WHAT TO DO: An exact transcription is needed, starting with the line that contains "zu betrachten sind, ergab" and ending with the last line of the records.

-- RECORDS SHOWN follows --

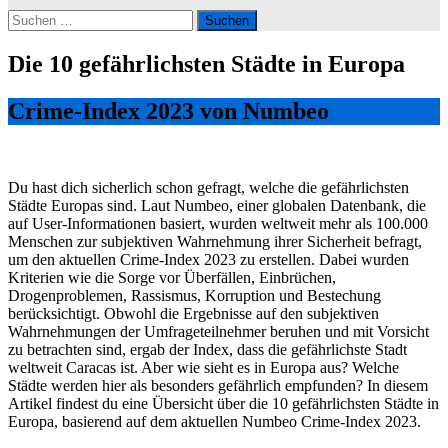
Suchen
nach:
Die 10 gefährlichsten Städte in Europa
Crime-Index 2023 von Numbeo
Du hast dich sicherlich schon gefragt, welche die gefährlichsten
Städte Europas sind. Laut Numbeo, einer globalen Datenbank, die
auf User-Informationen basiert, wurden weltweit mehr als 100.000
Menschen zur subjektiven Wahrnehmung ihrer Sicherheit befragt,
um den aktuellen Crime-Index 2023 zu erstellen. Dabei wurden
Kriterien wie die Sorge vor Überfällen, Einbrüchen,
Drogenproblemen, Rassismus, Korruption und Bestechung
berücksichtigt. Obwohl die Ergebnisse auf den subjektiven
Wahrnehmungen der Umfrageteilnehmer beruhen und mit Vorsicht
zu betrachten sind, ergab der Index, dass die gefährlichste Stadt
weltweit Caracas ist. Aber wie sieht es in Europa aus? Welche
Städte werden hier als besonders gefährlich empfunden? In diesem
Artikel findest du eine Übersicht über die 10 gefährlichsten Städte in
Europa, basierend auf dem aktuellen Numbeo Crime-Index 2023.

-- RECORDS SHOWN concluded --

EXERCISE OUTPUT:
zu betrachten sind, ergab der Index, dass die gefährlichste Stadt
weltweit Caracas ist. Aber wie sieht es in Europa aus? Welche
Städte werden hier als besonders gefährlich empfunden? In diesem
Artikel findest du eine Übersicht über die 10 gefährlichsten Städte in
Europa, basierend auf dem aktuellen Numbeo Crime-Index 2023.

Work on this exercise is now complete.